The position of the international community

Ge A battle between nations with impunity
A battle between nations with impunity

Knowing whether international law, including international humanitarian law, applies to cyberspace and how it applies has been the subject of much multilateral discussion at the United Nations over the past two decades.

In 2013, progress was made in this area when the Group of Governmental Scientists issued a report, which was adopted by consensus, confirming that states’ use of information technology is subject to international law. The question of how to implement the law remained open.

In 2019, a new working group was established at the United Nations, open to all 193 member states. The purpose of the group was to follow up on the findings of the group of government experts.

“The challenge was to bring everyone back to the table and re-establish consensus,” said Jörg Lauber, Switzerland’s ambassador to the United Nations in Geneva and former chair of the working group.

Lauber explained that his task was complicated by “increased political tension between the major powers” and by “attempts to reformulate the rules by a small group of countries.”

Eventually, the Working Group also came to the conclusion that international law applies to electronic warfare. But even he could not reach an agreement on how to implement it.

“There has been progress in essence, but it’s not a big leap,” Lauber said. However, the support is now much wider because everyone has the opportunity to participate in the conversation. ”

A new working group has been established at the United Nations for the period from 2021 to 2025.

Lauber concluded, “I hope they can go further … It is clear that there is a gap between all the member states that agree on the applicability of current international law, and what we are seeing happening in the field of cyber technology is becoming illegal. use.”

Are these war crimes?

Are these war crimes?

The prosecution of those accused of war crimes for atrocities committed on the actual battlefield is a long, arduous process that takes years. And cyberspace adds more complexity to this field.

It is very difficult to detect who is behind a cyber attack, as attacks can easily be launched by proxy servers or what is known as a proxy server.

“Finding out how the attack was planned, how it was carried out and who ordered it, and actually revealing the identities of the individuals behind it, is a process that sometimes takes years of investigation,” Halopo said. He added that information from the real world is usually needed to prove hypothetical effects, for example if the government is involved, the names of people who worked at a specific place and time should be known along with the need for photos and so on. on.
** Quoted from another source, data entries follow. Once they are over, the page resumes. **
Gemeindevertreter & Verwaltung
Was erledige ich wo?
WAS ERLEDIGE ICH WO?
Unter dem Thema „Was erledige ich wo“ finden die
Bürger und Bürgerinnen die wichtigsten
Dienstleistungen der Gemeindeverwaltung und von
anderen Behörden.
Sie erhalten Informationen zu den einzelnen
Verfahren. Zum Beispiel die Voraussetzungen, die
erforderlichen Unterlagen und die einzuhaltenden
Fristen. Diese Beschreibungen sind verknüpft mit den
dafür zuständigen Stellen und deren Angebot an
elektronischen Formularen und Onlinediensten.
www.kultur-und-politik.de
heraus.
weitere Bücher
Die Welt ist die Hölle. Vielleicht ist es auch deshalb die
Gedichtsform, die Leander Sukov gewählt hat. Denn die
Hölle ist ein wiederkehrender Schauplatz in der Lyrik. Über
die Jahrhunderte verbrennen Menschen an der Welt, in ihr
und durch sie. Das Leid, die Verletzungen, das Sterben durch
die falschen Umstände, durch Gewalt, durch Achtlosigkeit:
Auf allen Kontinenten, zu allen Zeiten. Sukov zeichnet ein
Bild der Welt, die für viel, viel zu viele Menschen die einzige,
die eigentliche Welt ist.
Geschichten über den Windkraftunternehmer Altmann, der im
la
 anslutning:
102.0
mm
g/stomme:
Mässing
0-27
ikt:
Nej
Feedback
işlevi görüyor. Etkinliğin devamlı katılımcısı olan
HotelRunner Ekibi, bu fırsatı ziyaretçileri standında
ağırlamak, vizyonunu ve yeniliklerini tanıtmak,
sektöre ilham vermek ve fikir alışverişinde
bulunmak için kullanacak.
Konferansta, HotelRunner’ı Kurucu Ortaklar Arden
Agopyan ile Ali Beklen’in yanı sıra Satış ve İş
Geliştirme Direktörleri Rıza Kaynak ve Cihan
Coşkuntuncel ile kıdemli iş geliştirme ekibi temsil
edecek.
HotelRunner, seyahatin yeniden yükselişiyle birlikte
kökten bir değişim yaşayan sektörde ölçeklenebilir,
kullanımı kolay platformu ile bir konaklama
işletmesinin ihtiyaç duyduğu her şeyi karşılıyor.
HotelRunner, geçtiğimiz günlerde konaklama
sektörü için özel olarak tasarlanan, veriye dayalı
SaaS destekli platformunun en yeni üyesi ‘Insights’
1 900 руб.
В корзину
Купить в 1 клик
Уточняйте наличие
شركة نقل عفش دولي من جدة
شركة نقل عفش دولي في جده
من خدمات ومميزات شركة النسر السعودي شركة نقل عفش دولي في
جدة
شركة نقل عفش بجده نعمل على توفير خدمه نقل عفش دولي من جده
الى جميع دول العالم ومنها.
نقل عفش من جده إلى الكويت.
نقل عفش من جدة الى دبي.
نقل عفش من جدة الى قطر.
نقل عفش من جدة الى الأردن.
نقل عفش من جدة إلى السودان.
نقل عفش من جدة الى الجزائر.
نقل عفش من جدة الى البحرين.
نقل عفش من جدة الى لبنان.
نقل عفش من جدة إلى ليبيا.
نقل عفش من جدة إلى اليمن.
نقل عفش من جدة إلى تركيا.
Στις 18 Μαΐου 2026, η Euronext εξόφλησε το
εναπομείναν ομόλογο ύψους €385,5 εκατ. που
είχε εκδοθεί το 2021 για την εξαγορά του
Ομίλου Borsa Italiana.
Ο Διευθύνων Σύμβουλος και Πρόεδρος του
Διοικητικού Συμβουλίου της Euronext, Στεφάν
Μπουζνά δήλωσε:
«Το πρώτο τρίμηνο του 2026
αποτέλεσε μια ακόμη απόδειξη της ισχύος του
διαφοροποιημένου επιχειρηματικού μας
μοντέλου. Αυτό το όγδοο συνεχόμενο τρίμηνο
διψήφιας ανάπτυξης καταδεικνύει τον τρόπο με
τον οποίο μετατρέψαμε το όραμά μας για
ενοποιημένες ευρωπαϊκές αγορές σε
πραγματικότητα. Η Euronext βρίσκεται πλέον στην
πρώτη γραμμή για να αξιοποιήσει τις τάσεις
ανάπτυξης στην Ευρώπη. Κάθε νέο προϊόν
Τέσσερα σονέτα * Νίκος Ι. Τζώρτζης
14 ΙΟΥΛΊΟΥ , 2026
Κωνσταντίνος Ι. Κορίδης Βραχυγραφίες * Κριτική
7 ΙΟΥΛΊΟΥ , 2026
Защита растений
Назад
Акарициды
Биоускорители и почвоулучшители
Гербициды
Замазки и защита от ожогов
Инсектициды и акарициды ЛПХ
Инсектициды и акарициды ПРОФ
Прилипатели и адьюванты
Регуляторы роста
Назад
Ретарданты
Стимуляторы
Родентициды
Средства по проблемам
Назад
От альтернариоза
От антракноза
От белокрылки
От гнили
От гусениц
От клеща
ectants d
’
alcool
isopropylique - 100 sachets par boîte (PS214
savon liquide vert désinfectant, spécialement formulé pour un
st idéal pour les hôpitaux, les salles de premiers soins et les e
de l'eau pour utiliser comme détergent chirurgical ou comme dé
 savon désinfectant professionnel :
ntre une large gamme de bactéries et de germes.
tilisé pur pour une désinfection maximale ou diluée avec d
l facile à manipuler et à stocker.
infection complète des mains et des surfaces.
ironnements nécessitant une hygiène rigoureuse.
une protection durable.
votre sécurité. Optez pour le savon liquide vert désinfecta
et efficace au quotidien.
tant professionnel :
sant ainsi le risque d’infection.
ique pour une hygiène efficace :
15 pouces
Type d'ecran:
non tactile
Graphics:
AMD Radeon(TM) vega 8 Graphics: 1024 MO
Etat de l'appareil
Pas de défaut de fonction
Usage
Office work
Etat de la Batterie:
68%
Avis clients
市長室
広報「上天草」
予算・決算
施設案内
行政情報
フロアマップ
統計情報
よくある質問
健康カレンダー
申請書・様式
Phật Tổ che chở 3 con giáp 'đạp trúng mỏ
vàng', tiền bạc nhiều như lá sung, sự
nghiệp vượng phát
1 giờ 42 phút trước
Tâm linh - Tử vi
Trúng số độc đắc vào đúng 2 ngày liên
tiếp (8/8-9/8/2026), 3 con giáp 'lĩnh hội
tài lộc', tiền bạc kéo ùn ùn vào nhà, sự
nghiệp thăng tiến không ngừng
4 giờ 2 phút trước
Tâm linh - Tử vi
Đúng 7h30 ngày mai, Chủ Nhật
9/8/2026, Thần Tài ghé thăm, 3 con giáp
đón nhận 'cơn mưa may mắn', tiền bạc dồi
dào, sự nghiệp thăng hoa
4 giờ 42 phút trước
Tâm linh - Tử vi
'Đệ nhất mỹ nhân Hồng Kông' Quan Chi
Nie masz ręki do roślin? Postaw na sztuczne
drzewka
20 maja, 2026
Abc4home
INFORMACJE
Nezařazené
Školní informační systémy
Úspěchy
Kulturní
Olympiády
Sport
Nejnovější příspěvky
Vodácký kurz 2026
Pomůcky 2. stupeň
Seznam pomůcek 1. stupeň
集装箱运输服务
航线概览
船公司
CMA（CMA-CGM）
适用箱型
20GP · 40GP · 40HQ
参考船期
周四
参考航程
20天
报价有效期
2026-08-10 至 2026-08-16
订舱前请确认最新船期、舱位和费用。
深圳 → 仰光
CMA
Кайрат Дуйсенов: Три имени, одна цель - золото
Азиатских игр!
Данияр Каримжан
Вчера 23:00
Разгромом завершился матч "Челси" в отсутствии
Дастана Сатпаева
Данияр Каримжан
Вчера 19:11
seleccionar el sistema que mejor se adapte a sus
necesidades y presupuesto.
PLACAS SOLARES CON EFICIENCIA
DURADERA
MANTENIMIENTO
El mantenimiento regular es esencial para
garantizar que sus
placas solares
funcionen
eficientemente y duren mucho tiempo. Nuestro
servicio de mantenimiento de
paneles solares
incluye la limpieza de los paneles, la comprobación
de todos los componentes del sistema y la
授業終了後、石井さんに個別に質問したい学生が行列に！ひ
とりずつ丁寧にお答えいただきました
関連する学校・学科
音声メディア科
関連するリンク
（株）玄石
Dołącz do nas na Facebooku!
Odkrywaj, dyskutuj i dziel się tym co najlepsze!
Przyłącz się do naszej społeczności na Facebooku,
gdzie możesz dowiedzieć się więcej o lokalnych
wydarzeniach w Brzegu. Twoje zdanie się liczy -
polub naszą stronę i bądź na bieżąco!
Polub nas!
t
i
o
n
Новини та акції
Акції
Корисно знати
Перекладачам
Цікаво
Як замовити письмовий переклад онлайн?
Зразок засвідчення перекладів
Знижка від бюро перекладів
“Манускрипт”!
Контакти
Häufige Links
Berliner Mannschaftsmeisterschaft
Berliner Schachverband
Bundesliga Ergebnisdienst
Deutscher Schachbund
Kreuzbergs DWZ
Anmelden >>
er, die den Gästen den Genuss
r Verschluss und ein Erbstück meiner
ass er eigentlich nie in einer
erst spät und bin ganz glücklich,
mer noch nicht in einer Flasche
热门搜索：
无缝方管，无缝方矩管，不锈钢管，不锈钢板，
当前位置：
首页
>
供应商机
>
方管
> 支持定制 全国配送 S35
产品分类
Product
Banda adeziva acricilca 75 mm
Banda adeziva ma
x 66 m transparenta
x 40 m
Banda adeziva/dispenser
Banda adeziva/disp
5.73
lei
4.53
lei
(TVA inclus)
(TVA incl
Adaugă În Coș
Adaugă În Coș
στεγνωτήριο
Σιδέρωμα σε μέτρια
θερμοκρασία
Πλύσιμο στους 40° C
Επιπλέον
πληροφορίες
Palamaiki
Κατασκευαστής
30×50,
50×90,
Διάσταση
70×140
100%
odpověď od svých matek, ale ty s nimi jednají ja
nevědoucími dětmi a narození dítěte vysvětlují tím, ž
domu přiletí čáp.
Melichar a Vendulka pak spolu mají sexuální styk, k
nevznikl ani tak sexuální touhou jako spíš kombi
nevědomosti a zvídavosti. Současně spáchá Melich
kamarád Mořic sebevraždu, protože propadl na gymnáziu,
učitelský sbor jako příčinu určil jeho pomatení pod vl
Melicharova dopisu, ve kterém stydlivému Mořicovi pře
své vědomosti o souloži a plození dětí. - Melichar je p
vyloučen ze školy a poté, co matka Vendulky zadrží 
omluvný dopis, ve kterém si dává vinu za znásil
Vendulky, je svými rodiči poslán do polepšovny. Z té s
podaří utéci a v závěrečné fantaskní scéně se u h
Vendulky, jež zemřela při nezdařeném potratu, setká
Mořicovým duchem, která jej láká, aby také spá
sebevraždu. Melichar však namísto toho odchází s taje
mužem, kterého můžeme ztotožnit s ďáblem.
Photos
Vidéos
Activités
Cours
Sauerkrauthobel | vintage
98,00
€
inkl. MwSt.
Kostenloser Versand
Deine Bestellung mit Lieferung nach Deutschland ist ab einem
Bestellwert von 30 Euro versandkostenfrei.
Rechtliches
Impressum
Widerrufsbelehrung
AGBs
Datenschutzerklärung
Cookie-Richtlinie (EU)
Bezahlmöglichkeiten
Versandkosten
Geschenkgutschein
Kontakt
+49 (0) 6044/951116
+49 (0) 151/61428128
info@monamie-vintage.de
“You have to incorporate a lot of information that is not immediately available,” Halopo explained. It can be achieved at its best, that is, if you somehow know that you are only dealing with one attacker. ”

The current war between Russia and Ukraine, which has spilled over into cyberspace, is also blurring the line between civilians and soldiers.

During the war in Ukraine, nation states, as well as criminal groups and individuals, launched cyber attacks. “Then the responsibility of those people who took part in the attacks must then be determined, and then the matter will be very complicated,” Halobo predicted.

Halubo believes it is possible that the International Criminal Court may be interested in some cyber-attacks that have harmed civilians, such as the attack on a satellite Internet service, or the breach of border controls between Ukraine and Romania, as the court has already begun investigating alleged war crimes committed on the spot in Ukraine. . The International Criminal Court is not yet investigating cyber warfare.

He stated that despite the atrocities committed, the war in Ukraine may serve as a lesson on the need to strengthen accountability in cyberspace.

“This is the first conflict in which cyber attacks of this scale are used,” Halopo concluded. So I think, in terms of international humanitarian law, there needs to be a discussion to recognize the extent to which cyberspace is being used to harm people and to prevent inappropriate behavior.